Copy out each line of the entries below in which the string "Foundry" appears.

Saved data entries
◆ ◆ ◆ ◆
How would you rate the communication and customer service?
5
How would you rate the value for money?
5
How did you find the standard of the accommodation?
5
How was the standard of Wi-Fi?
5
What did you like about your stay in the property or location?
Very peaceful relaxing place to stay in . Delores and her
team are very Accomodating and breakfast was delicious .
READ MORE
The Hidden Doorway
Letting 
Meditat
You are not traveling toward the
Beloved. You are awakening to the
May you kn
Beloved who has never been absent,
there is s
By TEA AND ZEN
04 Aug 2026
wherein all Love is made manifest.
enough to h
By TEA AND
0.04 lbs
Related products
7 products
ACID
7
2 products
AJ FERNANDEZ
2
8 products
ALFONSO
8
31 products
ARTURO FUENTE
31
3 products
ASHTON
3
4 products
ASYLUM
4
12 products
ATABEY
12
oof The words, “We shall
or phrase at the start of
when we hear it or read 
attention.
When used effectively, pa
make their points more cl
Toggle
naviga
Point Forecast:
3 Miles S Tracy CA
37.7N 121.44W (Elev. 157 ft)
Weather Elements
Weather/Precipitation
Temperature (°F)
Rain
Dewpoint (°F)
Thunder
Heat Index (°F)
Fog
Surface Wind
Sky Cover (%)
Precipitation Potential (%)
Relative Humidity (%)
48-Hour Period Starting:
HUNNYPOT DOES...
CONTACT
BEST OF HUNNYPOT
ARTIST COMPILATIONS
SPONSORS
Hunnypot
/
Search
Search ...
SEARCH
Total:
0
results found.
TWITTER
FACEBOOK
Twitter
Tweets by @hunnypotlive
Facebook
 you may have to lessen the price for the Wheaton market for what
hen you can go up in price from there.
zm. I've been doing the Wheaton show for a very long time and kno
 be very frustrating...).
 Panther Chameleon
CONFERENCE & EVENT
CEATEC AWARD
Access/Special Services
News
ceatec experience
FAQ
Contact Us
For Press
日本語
◆ ◆ ◆ ◆
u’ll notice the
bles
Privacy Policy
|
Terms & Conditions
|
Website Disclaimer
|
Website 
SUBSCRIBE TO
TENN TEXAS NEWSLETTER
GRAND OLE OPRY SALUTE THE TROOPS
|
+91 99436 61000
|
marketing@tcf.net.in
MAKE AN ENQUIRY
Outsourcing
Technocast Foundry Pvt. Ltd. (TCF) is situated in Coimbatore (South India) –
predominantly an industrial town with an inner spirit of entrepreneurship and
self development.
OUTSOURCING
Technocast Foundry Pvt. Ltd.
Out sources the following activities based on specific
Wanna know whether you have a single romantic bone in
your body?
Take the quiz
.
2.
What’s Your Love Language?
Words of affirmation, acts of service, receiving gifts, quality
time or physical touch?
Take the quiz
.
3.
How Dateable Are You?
◆ ◆ ◆ ◆
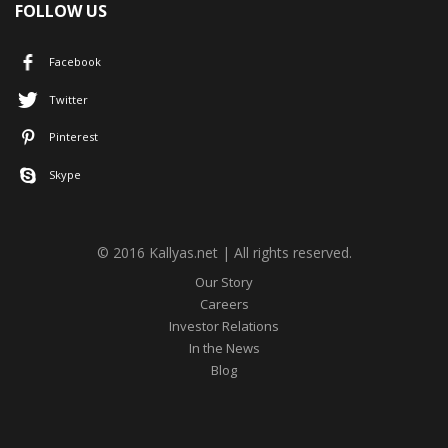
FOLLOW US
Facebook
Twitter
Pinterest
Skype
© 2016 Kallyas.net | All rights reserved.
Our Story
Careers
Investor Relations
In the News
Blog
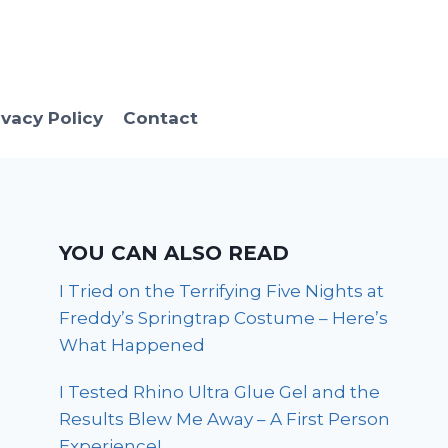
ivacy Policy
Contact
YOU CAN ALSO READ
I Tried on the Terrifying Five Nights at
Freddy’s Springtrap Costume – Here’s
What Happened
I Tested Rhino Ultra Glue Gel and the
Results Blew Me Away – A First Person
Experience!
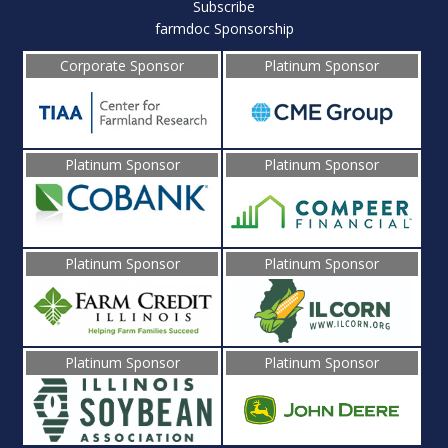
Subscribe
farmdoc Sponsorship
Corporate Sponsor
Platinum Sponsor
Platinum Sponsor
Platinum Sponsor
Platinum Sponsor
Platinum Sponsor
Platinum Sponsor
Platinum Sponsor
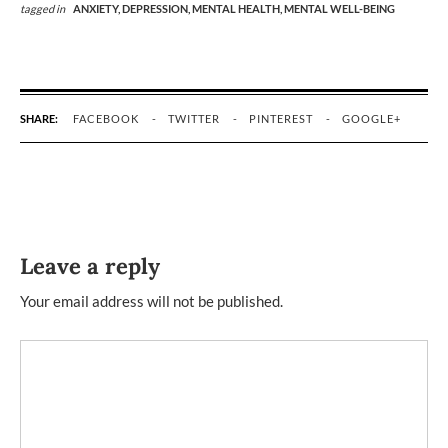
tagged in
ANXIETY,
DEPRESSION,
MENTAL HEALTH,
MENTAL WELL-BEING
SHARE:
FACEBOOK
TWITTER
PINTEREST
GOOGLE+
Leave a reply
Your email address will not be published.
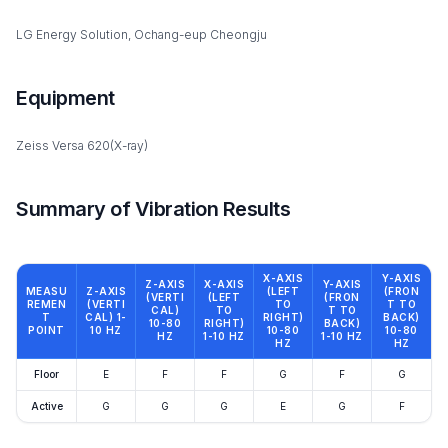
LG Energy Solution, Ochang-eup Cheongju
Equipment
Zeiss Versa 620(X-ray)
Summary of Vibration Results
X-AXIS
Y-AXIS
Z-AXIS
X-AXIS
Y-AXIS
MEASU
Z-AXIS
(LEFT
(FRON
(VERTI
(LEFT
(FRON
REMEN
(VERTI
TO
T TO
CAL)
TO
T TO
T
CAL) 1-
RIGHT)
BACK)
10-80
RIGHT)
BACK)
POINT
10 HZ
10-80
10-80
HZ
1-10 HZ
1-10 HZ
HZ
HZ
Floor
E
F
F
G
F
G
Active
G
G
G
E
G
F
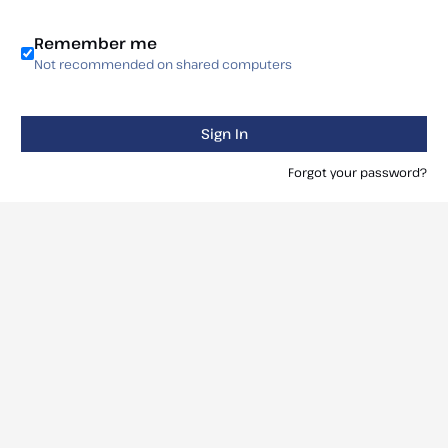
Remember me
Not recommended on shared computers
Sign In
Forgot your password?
◆ ◆ ◆ ◆
[Worked solution]
Technocast Foundry Pvt. Ltd. (TCF) is situated in Coimbatore (South India) –
Technocast Foundry Pvt. Ltd.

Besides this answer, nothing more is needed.